(Extracted page text data)
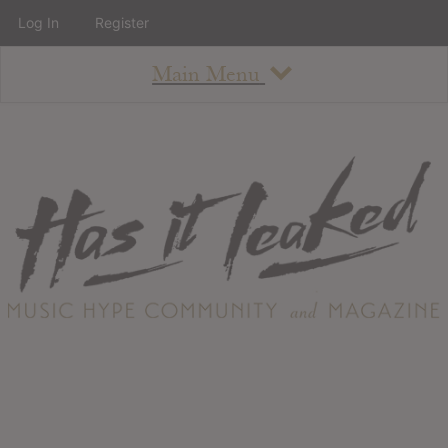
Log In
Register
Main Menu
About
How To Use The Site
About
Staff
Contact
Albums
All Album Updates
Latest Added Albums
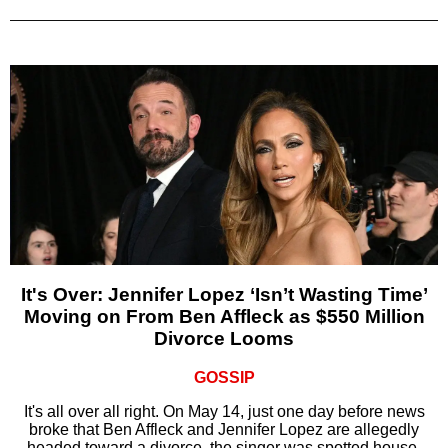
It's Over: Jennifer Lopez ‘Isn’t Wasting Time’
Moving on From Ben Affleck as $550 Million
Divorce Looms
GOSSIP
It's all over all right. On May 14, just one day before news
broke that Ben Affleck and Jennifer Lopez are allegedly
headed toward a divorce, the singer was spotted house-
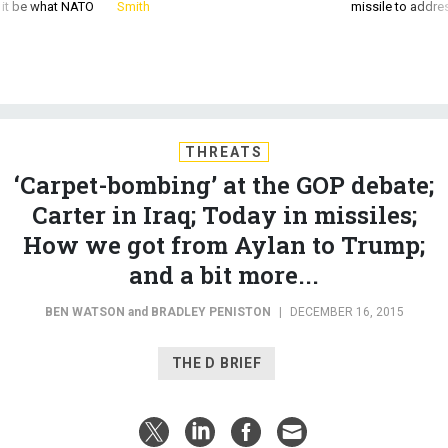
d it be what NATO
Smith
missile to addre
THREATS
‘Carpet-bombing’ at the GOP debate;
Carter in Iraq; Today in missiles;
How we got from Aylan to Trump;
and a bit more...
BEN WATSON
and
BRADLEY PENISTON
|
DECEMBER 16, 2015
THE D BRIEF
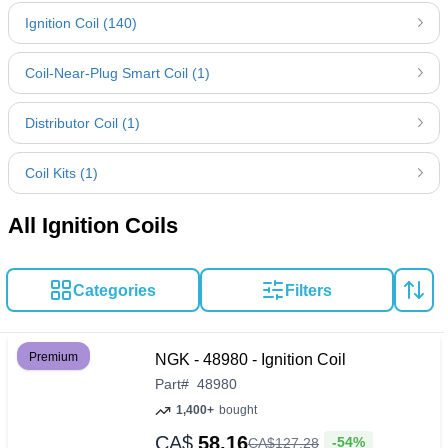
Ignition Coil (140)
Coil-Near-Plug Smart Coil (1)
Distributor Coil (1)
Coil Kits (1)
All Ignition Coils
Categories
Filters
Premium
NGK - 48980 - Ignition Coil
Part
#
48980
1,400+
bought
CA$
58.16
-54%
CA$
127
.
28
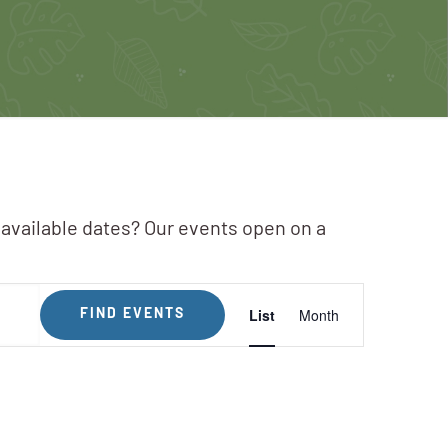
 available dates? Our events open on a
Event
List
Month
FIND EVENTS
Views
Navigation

**Activity:**
The lines from the start of the data through the line that contains "Coil Kits (1)" are to be returned exactly, please, with both ends included and every picture left out.

**Answer:**
Log In
Register
Main Menu
About
How To Use The Site
About
Staff
Contact
Albums
All Album Updates
Latest Added Albums
It's Over: Jennifer Lopez ‘Isn’t Wasting Time’
Moving on From Ben Affleck as $550 Million
Divorce Looms
GOSSIP
It's all over all right. On May 14, just one day before news
broke that Ben Affleck and Jennifer Lopez are allegedly
headed toward a divorce, the singer was spotted house-
d it be what NATO
Smith
missile to addre
THREATS
‘Carpet-bombing’ at the GOP debate;
Carter in Iraq; Today in missiles;
How we got from Aylan to Trump;
and a bit more...
BEN WATSON
and
BRADLEY PENISTON
|
DECEMBER 16, 2015
THE D BRIEF
Ignition Coil (140)
Coil-Near-Plug Smart Coil (1)
Distributor Coil (1)
Coil Kits (1)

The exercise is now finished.